-- Directions for this task --
Whatever appears in the records, retype it exactly, except for the pictures.

Data entries
========================

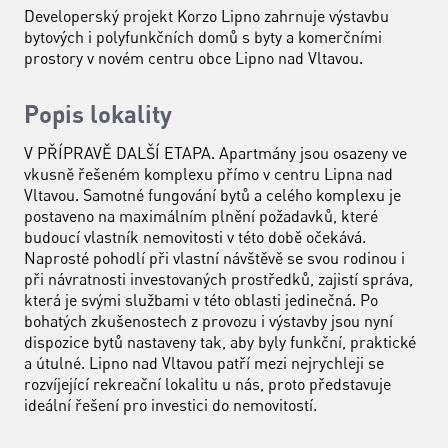
Developerský projekt Korzo Lipno zahrnuje výstavbu
bytových i polyfunkčních domů s byty a komerčními
prostory v novém centru obce Lipno nad Vltavou.
Popis lokality
V PŘÍPRAVĚ DALŠÍ ETAPA. Apartmány jsou osazeny ve
vkusně řešeném komplexu přímo v centru Lipna nad
Vltavou. Samotné fungování bytů a celého komplexu je
postaveno na maximálním plnění požadavků, které
budoucí vlastník nemovitosti v této době očekává.
Naprosté pohodlí při vlastní návštěvě se svou rodinou i
při návratnosti investovaných prostředků, zajistí správa,
která je svými službami v této oblasti jedinečná. Po
bohatých zkušenostech z provozu i výstavby jsou nyní
dispozice bytů nastaveny tak, aby byly funkční, praktické
a útulné. Lipno nad Vltavou patří mezi nejrychleji se
rozvíjející rekreační lokalitu u nás, proto představuje
ideální řešení pro investici do nemovitostí.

========================

-- Result --
Developerský projekt Korzo Lipno zahrnuje výstavbu
bytových i polyfunkčních domů s byty a komerčními
prostory v novém centru obce Lipno nad Vltavou.
Popis lokality
V PŘÍPRAVĚ DALŠÍ ETAPA. Apartmány jsou osazeny ve
vkusně řešeném komplexu přímo v centru Lipna nad
Vltavou. Samotné fungování bytů a celého komplexu je
postaveno na maximálním plnění požadavků, které
budoucí vlastník nemovitosti v této době očekává.
Naprosté pohodlí při vlastní návštěvě se svou rodinou i
při návratnosti investovaných prostředků, zajistí správa,
která je svými službami v této oblasti jedinečná. Po
bohatých zkušenostech z provozu i výstavby jsou nyní
dispozice bytů nastaveny tak, aby byly funkční, praktické
a útulné. Lipno nad Vltavou patří mezi nejrychleji se
rozvíjející rekreační lokalitu u nás, proto představuje
ideální řešení pro investici do nemovitostí.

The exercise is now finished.